Llama-3.2-90B-Vision-Instruct#

Overview#

The Meta Llama 3.2 Vision collection of multimodal large language models (LLMs) is a collection of pre-trained and instruction-tuned image reasoning generative models in 11B and 90B sizes (text + images in / text out). The Llama 3.2 Vision instruction-tuned models are optimized for visual recognition, image reasoning, captioning, and answering general questions about an image. The models outperform many of the available open source and closed multimodal models on common industry benchmarks. Llama 3.2 Vision models are ready for commercial use.

The 90B model is recommended for users who want to prioritize model accuracy and have a high compute budget.

Important

This model only takes requests with a single image, and images larger than 1120x1120px will get scaled down.

Important

This model does not support tool use.

Latest Supported Release Version#

This model is supported in the following VLM release version:

1.1.1

Documentation for this model is not available in the selected VLM release. Refer to the documentation for version 1.1.1.

Optimized Configurations#

NVIDIA recommends at least 200GB disk space for the container and model.

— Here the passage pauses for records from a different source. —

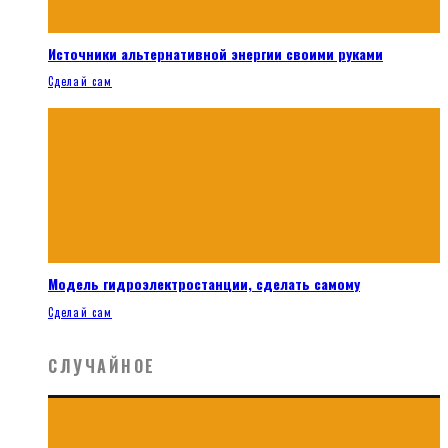
Источники альтернативной энергии своими руками
Сделай сам
Модель гидроэлектростанции, сделать самому
Сделай сам
СЛУЧАЙНОЕ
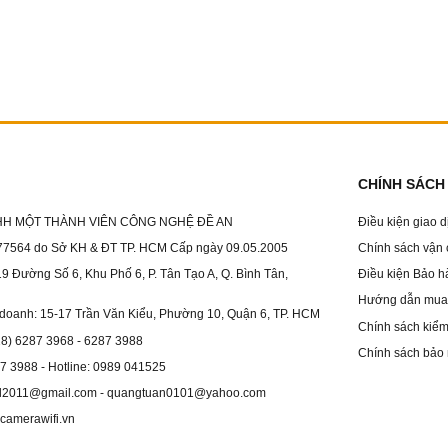
CHÍNH SÁCH
HH MỘT THÀNH VIÊN CÔNG NGHỆ ĐỀ AN
Điều kiện giao 
7564 do Sở KH & ĐT TP. HCM Cấp ngày 09.05.2005
Chính sách vận
19 Đường Số 6, Khu Phố 6, P. Tân Tạo A, Q. Bình Tân,
Điều kiện Bảo h
Hướng dẫn mua 
 doanh: 15-17 Trần Văn Kiểu, Phường 10, Quận 6, TP. HCM
Chính sách kiểm 
028) 6287 3968 - 6287 3988
Chính sách bảo 
87 3988 - Hotline: 0989 041525
dol2011@gmail.com - quangtuan0101@yahoo.com
camerawifi.vn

The GPU Memory values are in GB; The Profile indicates what the model is optimized for.

GPU	GPU Memory	Precision	Profile	# of GPUs
H200 SXM	141	BF16	Latency	4
H200 SXM	141	FP8	Latency	2
H200 SXM	141	BF16	Throughput	2
H200 SXM	141	FP8	Throughput	1
H100 SXM	80	BF16	Latency	8
H100 SXM	80	FP8	Latency	4
H100 SXM	80	BF16	Throughput	4
H100 SXM	80	FP8	Throughput	2
A100 SXM	80	BF16	Latency	8
A100 SXM	80	BF16	Throughput	4
H100 PCIe	80	BF16	Latency	8
H100 PCIe	80	FP8	Latency	4
H100 PCIe	80	BF16	Throughput	4
H100 PCIe	80	FP8	Throughput	2
A100 PCIe	80	BF16	Latency	8
A100 PCIe	80	BF16	Throughput	4
L40S	48	BF16	Throughput	8

Non-optimized Configuration#

For GPU configurations not listed above, NIM for VLMs offers competitive performance through a custom vLLM backend. Any NVIDIA GPU with sufficient memory, or multiple homogeneous NVIDIA GPUs with sufficient aggregate memory, should be able to run this model, though this is not guaranteed.

Important

Requires compute capability >= 7.0 (8.0 for bfloat16) and < 10.

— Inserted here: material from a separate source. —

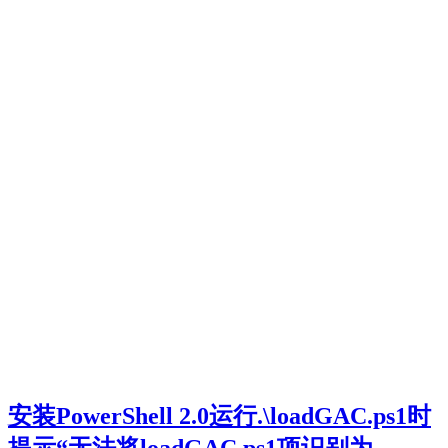
安装PowerShell 2.0运行.\loadGAC.ps1时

The GPU Memory values are in GB; Profile is for what the model is optimized.

GPU Memory	Precision	Disk Space
240	BF16	200

Important

Try reducing the model’s context length by setting the environment variable NIM_MAX_MODEL_LEN to a smaller value (e.g., 32,768) when launching NIM if there is not enough space for KV cache of full-sized sequence.